In this particular case, the insurance carrier for Company A and the insurance carrier for Company B could be covered under simple contractual agreements for overlapping coverage. Maybe the carriers split the premiums that are paid for the first two years, and they have an agreement to split the cost of treatments that began when the insured worked for Company A.
“If youre a diabetic and lose your job and your insurance you need to be able to buy similar coverage on the market.”
Precisely my point.
If they don’t do this either first or at the same time, then it becomes a fight to the death for some people (including friends of mine) who would otherwise support the GOP. I know FOUR people amongst friends and family to whom this applies, 40’s to 60’s. They’ve always held jobs and had coverage. Yank something away that a person has expected their whole life (no matter HOW irrational or ‘socialistic’ or unconstitutional YOU consider it) and expect violent opposition (I mean the general ‘you’, not anyone personally).
Hell I got laid off at 50, a year after being diagnosed with diabetes.

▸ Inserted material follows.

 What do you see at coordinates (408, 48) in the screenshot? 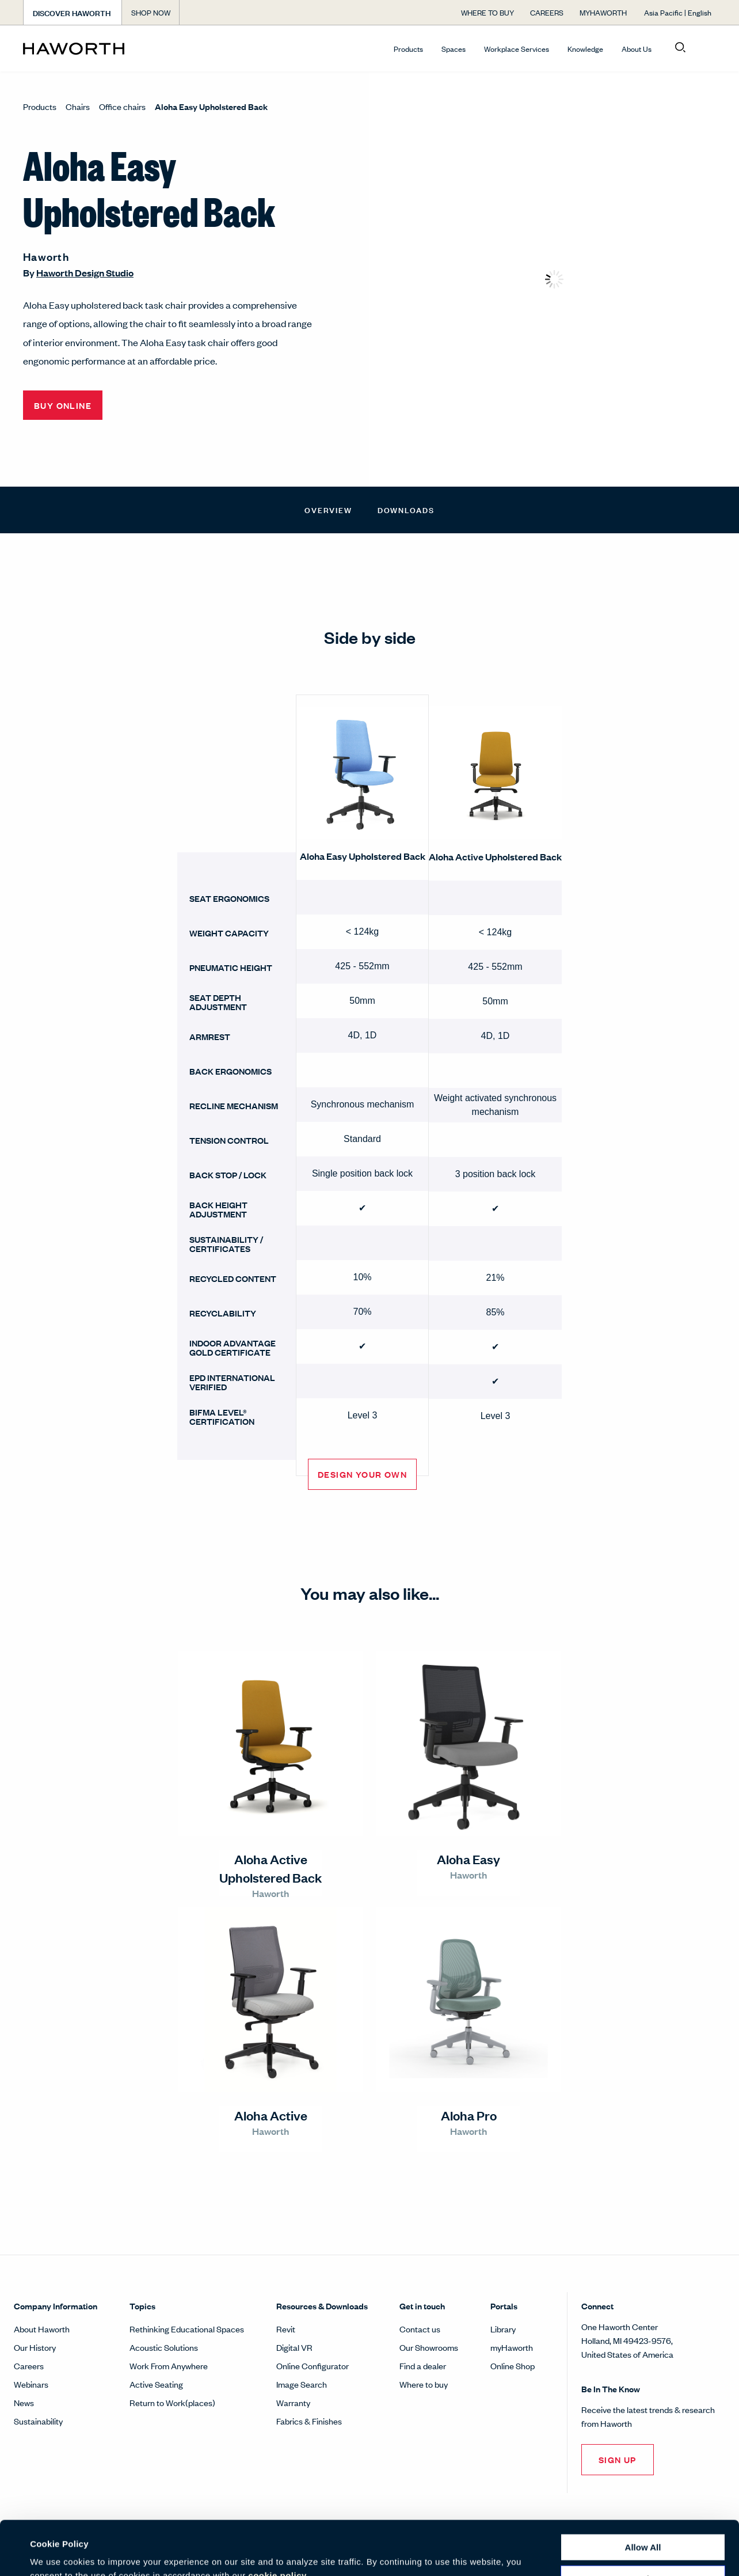
I see `Products` at bounding box center [408, 48].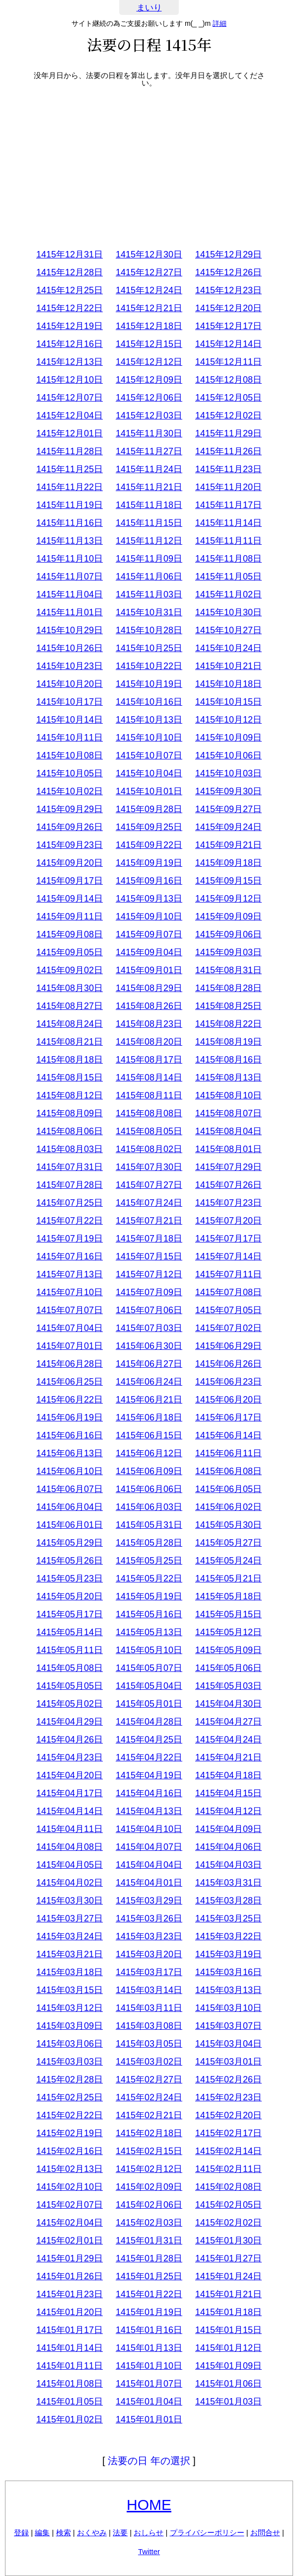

Worked 6 crap jobs in the year before landing another one with health coverage, so as with my friends, it becomes a case of life and death. Better ANYTHING, any dictator, any form of government rather than dying slowly piecemeal as one said to me. It would be a different issue if they (or at one point I) could have purchased medical goods and services at a fair market-driven price, but you can’t.
Just saying, the pre-existing coverage issue, IMHO, MUST be addressed first. All the talk about ‘constitutionality’, ‘socialized medicine’ and the like means exactly nothing when the alternative is an untreated serious disease after one has played the game by the rules for nearly an entire adult life.
Just repeal it and stop there. That’s all you have to do. It was fine before he pushed it through. It will be fine without it.
Repeal Medicare for those over 65. Why should government give healthcare to elderly?
Repeal Medicaid. Even more so, why give free healthcare to the poor?
Repeal, or at least limit, TriCare. Guys with only a couple years in the peacetime military, and no service related medical issues get this benefit for life, why?
Target rich environment if you don't agree that "Health Care is a Right" then these should go.
Exactly, it might get signed. So, they won’t vote for it. They were never going to do it. I don’t hear one republican saying that they should drop people from coverage. Not one, not even Rand Paul.
The reality is that drug prices have to come down for Medicare and Medicaid. If we have to pay for these people, nobody should be making money off of it. They should be making money off of those who have money. There is the cost side and the care side. We should go after the cost side.
And lets be really honest, we pay drug companies to produce drugs that treat but do not cure people. We do not incent companies to produce cures. And we pay researchers so much money that after one hit. They have no more incentive. They are worth hundreds of millions. So our best and brightest are off buying islands paid for by Medicaid and Medicare.
If you DO believe healthcare is a right you have no business calling yourself a conservative.